While it might be impossible to turn back the clock and embody one’s younger self, adults can still learn a lot from children in becoming happier and feeling more fulfilled. They can then have the best of both worlds—maturity and emotional control of adults and creativity and spontaneity of children. Here’s why thinking like a child can be beneficial.

They say what they mean.

Kids are honest. They won’t sugarcoat the truth about what they’re thinking and feeling. If what you’re wearing is weird, they will point it out. If your story is boring them to sleep, they will interrupt and tell you straight. If the food you cooked is bland and burnt, they will not force themselves to eat it. Adults, on the other hand, are fans of telling white lies. A survey conducted by media outlet Deseret News found their respondents accepting of white lies, usually to make a story more exciting or post edited photos on social media.

Lying is still lying, no matter the circumstances. It can also be stressful when you are caught in a lie, no matter how minor it is. Your relationship with yourself and others will become stronger if you face the truth head-on without false excuses, changing subjects, and laughing off the discomfort.

They showcase humility.

happy child

Children are consistently curious about the world around them. They often ask hundreds of questions about anything that catches their attention and interests. No one is safe from their inquisitive nature—not their parents, their teachers, strangers in the park, and even the residential electrician coming by their house. In their minds, there is always something to learn.

Adults can lose this sense of wonder and think that the universe exists to cater to their needs. They no longer showcase the humility of becoming a student of the world, with much to discover and absorb. This can limit one’s potential and ability to grow as a person.

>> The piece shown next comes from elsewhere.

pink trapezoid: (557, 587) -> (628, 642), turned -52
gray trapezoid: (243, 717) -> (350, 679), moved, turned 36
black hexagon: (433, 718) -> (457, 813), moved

They are unafraid to show tears.

When children get hurt and feel sad, they cry to their heart’s content. They don’t care if someone is watching or judging them for wearing their emotions on their sleeves. At a deeper level, they understand that crying offers a release from stress and pent-up feelings. Adults, though, have learned to control their tear ducts by building up walls that hide their weaknesses and vulnerabilities. This act of suppression through bottling up strong emotions can be harmful to one’s health, triggering psychological distress and symptoms.

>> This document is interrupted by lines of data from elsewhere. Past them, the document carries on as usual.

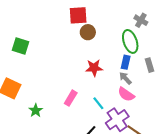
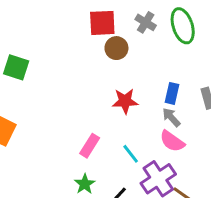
gray cross: (141, 20) -> (146, 22), moved
green ellipse: (130, 41) -> (183, 26), moved
green star: (36, 110) -> (85, 184), moved

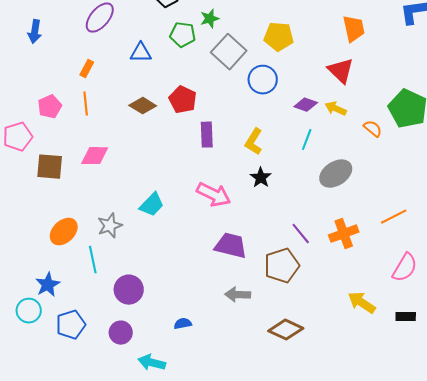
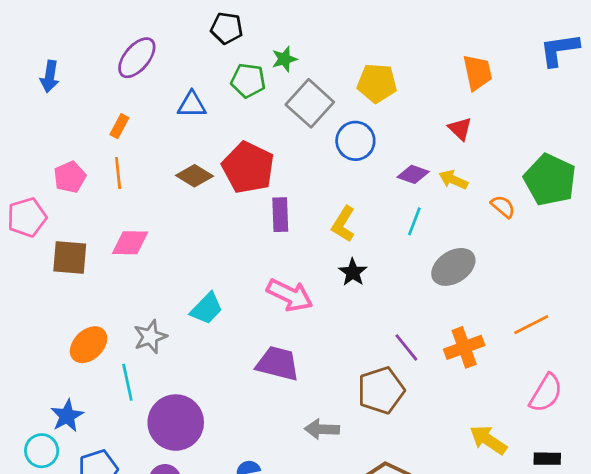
red triangle: (341, 71) -> (460, 129), size x0.7
red pentagon: (183, 100) -> (248, 168), size x1.4
purple trapezoid: (231, 246) -> (278, 363), moved
purple circle: (129, 290) -> (176, 423), size x1.4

Adults can follow the footsteps of children and accept that emotions are not under anyone’s conscious control. They will manifest in other ways that are more painful than crying. Practicing self-compassion and mindfulness can help in managing one’s emotions more productively.

There is much to learn from children on how to experience the world with happiness and fulfillment. Adopting their honesty, humility, and vulnerability can be part of the gateway for a better life.